Au téléphone depuis sa circonscription de Jonquière, à Saguenay, le député Sylvain Gaudreault propose de créer « un Fonds de transition juste » qui aurait entre autres pour objectif « de soutenir la transition économique vers des emplois durables grâce à de la formation qualifiante pour les travailleurs touchés ».

« Ce qui est le plus important dans la transition économique et écologique, c’est de s’assurer que personne n’est laissé de côté. Pour éviter les fractures sociales et la polarisation, il faut une transition juste », dit-il. Selon la Fédération des travailleurs et des travailleuses du Québec (FTQ), cite M. Gaudreault, « entre 400 000 et 700 000 travailleurs pourraient être touchés par une transition de leur emploi ».

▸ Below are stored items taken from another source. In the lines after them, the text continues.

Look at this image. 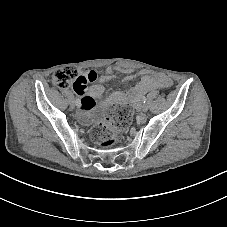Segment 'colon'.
Returning <instances> with one entry per match:
<instances>
[{"label": "colon", "mask_w": 227, "mask_h": 227, "mask_svg": "<svg viewBox=\"0 0 227 227\" xmlns=\"http://www.w3.org/2000/svg\"><path fill=\"white\" fill-rule=\"evenodd\" d=\"M79 80L80 74L73 67L61 68L54 75V81L60 88H66L70 83H75ZM131 118V106L129 103H125L116 109L111 117L103 120L92 128V140L102 148L113 147L119 139L120 130L129 125Z\"/></svg>", "instance_id": "obj_1"}]
</instances>
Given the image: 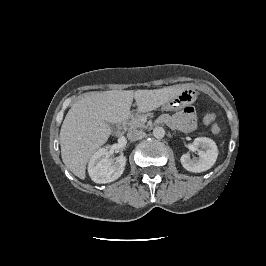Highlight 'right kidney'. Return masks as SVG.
<instances>
[{"instance_id":"right-kidney-1","label":"right kidney","mask_w":266,"mask_h":266,"mask_svg":"<svg viewBox=\"0 0 266 266\" xmlns=\"http://www.w3.org/2000/svg\"><path fill=\"white\" fill-rule=\"evenodd\" d=\"M125 164L126 157L124 156L117 158L114 164H112L108 149L100 148L89 161L88 173L95 183H110L123 174Z\"/></svg>"}]
</instances>
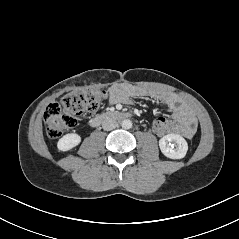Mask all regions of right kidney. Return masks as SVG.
I'll use <instances>...</instances> for the list:
<instances>
[{
  "mask_svg": "<svg viewBox=\"0 0 239 239\" xmlns=\"http://www.w3.org/2000/svg\"><path fill=\"white\" fill-rule=\"evenodd\" d=\"M81 137L76 133H69L59 139L57 148L59 151H69L79 145Z\"/></svg>",
  "mask_w": 239,
  "mask_h": 239,
  "instance_id": "1",
  "label": "right kidney"
}]
</instances>
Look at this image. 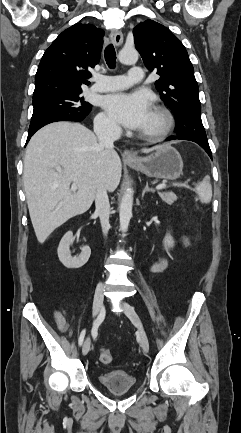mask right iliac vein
<instances>
[{"instance_id": "right-iliac-vein-1", "label": "right iliac vein", "mask_w": 241, "mask_h": 433, "mask_svg": "<svg viewBox=\"0 0 241 433\" xmlns=\"http://www.w3.org/2000/svg\"><path fill=\"white\" fill-rule=\"evenodd\" d=\"M104 285L102 283H99L96 287L95 294H94V300H93V316L96 317L97 314L100 311V308L103 305L104 300ZM90 338L87 337L84 341L83 347H82V354L86 355L90 350Z\"/></svg>"}]
</instances>
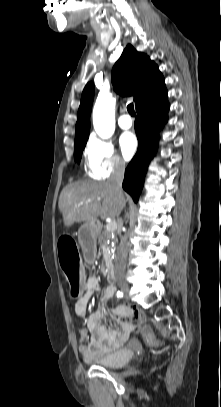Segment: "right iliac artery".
Wrapping results in <instances>:
<instances>
[{
	"label": "right iliac artery",
	"instance_id": "obj_1",
	"mask_svg": "<svg viewBox=\"0 0 221 407\" xmlns=\"http://www.w3.org/2000/svg\"><path fill=\"white\" fill-rule=\"evenodd\" d=\"M117 296H118V297H122V296H123V293L120 292V291H118V292H117Z\"/></svg>",
	"mask_w": 221,
	"mask_h": 407
}]
</instances>
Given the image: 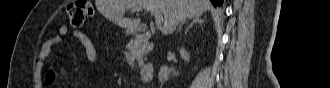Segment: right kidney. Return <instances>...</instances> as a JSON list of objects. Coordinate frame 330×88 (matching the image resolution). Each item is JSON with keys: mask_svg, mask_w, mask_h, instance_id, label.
Instances as JSON below:
<instances>
[{"mask_svg": "<svg viewBox=\"0 0 330 88\" xmlns=\"http://www.w3.org/2000/svg\"><path fill=\"white\" fill-rule=\"evenodd\" d=\"M180 54L184 61H186V62L189 61L190 55L183 47H181V49H180ZM171 74L174 76H177L179 74V72H176L173 69L168 68L167 66H162L158 73V79L160 82H164L169 79V76Z\"/></svg>", "mask_w": 330, "mask_h": 88, "instance_id": "obj_1", "label": "right kidney"}]
</instances>
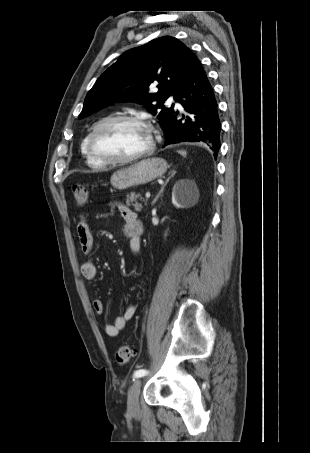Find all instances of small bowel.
Listing matches in <instances>:
<instances>
[{"instance_id":"1","label":"small bowel","mask_w":310,"mask_h":453,"mask_svg":"<svg viewBox=\"0 0 310 453\" xmlns=\"http://www.w3.org/2000/svg\"><path fill=\"white\" fill-rule=\"evenodd\" d=\"M119 211L125 221L124 233L129 238L130 248L134 255H138L141 248V234L143 231L142 224L137 214L125 205H118ZM77 235L82 252L88 255L94 247L93 235L90 225L86 218L81 217L77 224ZM83 277L87 280L94 281L98 278L96 266L91 261H84L80 266ZM93 309L97 314L104 311L103 302L100 299L93 301ZM136 312V305L130 303L126 306L122 315L117 316L112 323L105 325V333L109 337H115L125 327Z\"/></svg>"}]
</instances>
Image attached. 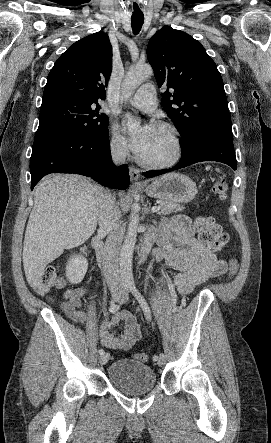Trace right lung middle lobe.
I'll return each mask as SVG.
<instances>
[{
	"label": "right lung middle lobe",
	"mask_w": 271,
	"mask_h": 443,
	"mask_svg": "<svg viewBox=\"0 0 271 443\" xmlns=\"http://www.w3.org/2000/svg\"><path fill=\"white\" fill-rule=\"evenodd\" d=\"M99 104L74 99H57L42 103L40 123L35 138L53 131L92 137L108 128V118Z\"/></svg>",
	"instance_id": "obj_1"
}]
</instances>
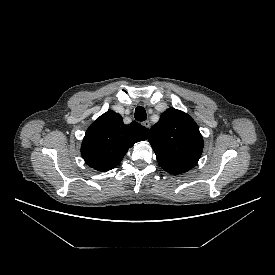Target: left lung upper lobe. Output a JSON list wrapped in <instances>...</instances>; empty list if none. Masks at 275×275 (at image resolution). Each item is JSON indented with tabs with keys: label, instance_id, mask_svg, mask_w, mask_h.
I'll return each mask as SVG.
<instances>
[{
	"label": "left lung upper lobe",
	"instance_id": "1",
	"mask_svg": "<svg viewBox=\"0 0 275 275\" xmlns=\"http://www.w3.org/2000/svg\"><path fill=\"white\" fill-rule=\"evenodd\" d=\"M149 142L162 169L181 174L192 169L203 151L198 125L186 113L167 109L151 128Z\"/></svg>",
	"mask_w": 275,
	"mask_h": 275
}]
</instances>
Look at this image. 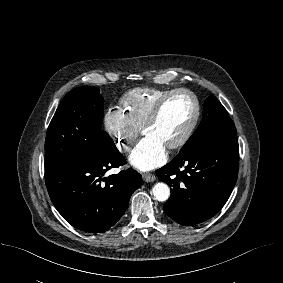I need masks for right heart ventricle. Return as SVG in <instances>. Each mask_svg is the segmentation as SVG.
Segmentation results:
<instances>
[{
  "label": "right heart ventricle",
  "mask_w": 283,
  "mask_h": 283,
  "mask_svg": "<svg viewBox=\"0 0 283 283\" xmlns=\"http://www.w3.org/2000/svg\"><path fill=\"white\" fill-rule=\"evenodd\" d=\"M172 90L158 87L131 89L120 99L121 110L138 129H141L155 103Z\"/></svg>",
  "instance_id": "1"
}]
</instances>
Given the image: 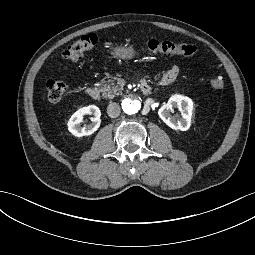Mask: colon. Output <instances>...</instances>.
Listing matches in <instances>:
<instances>
[{"instance_id": "1", "label": "colon", "mask_w": 255, "mask_h": 255, "mask_svg": "<svg viewBox=\"0 0 255 255\" xmlns=\"http://www.w3.org/2000/svg\"><path fill=\"white\" fill-rule=\"evenodd\" d=\"M98 42L95 34H87L69 45L62 53L64 59L77 62L87 52L92 51ZM144 49L152 54L192 56L196 47L187 43H173L170 41L147 40ZM213 89H222L224 82L221 78H214L210 81ZM48 100L52 103L59 102L68 90V84L62 80H49L46 84Z\"/></svg>"}]
</instances>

Selon le PQ, le Fonds des générations — dont le mandat est de réduire le fardeau de la dette du Québec — est en bonne santé et remplit son objectif. En puisant jusqu’à 1 milliard par année pour financer un virage vert, « le fonds va [aussi] servir à soutenir la transition vers une économie durable qui servira les prochaines générations », affirme le député de Jonquière.

Miser sur des « gazelles »

Paul St-Pierre Plamondon renchérit à ce sujet. Selon lui, le Fonds pour une transition juste doit aussi permettre à Québec de financer la création « d’un programme de gazelles [de jeunes entreprises à fort potentiel de croissance] pour qu’elles deviennent des joueurs importants » dans l’économie mondiale.

Selon le chef péquiste, l’État québécois a tout intérêt à assurer le positionnement de ces entreprises installées au Québec qui s’investissent dans les énergies renouvelables. Le programme qu’il souhaite voir créé, ajoute-t-il, doit avoir trois conditions : s’engager à ne pas utiliser de paradis fiscaux, maintenir une masse salariale qui ne dépasse pas un certain pourcentage (toujours pas défini) de la masse salariale totale de l’entreprise et maintenir le siège social de l’entreprise au Québec pour au moins 25 ans.

« Chaque dollar investi dans des gazelles et des entreprises d’avenir va redonner à l’État beaucoup plus que le rendement qu’on fait en ce moment » dans le Fonds des générations, estime M. St-Pierre Plamondon.

Verdissement des villes

Sylvain Gaudeault presse également le gouvernement de consentir 1 % des investissements annuels au infrastructures publiques dans le verdissement des villes. Selon lui, le Québec doit presser le pas pour accroître les sommes qu’il met dans les infrastructures vertes, mais aussi pour de meilleurs traitements des eaux usées.

Selon Paul St-Pierre Plamondon, la seule façon pour que la population suive l’État dans son virage vert, c’est s’il est lui aussi exemplaire en la matière. Il souhaite que le Québec se dote de politiques publiques d’achats verts, d’investissements dans l’économie renouvelable et que la Loi visant l’augmentation du nombre de véhicules automobiles zéro émission au Québec soit renforcée, pour que le consommateur ait éventuellement « plus d’argent dans ses poches quand il achète une technologie verte par rapport aux anciennes technologies » polluantes.

« Ce qu’on voit en ce moment, c’est l’appauvrissement des ménages québécois au profit des cartels pétroliers. Les Québécois dépensent des milliers de dollars qui vont directement en profit aux pétrolières, alors qu’on pourrait faire le plein d’électricité et qu’on mettrait beaucoup d’argent dans les poches des Québécois », affirme le chef péquiste.

« Lorsqu’on vend de l’électricité pour nos déplacements, c’est Hydro-Québec, c’est donc [la collectivité] qui s’enrichit », conclut-il.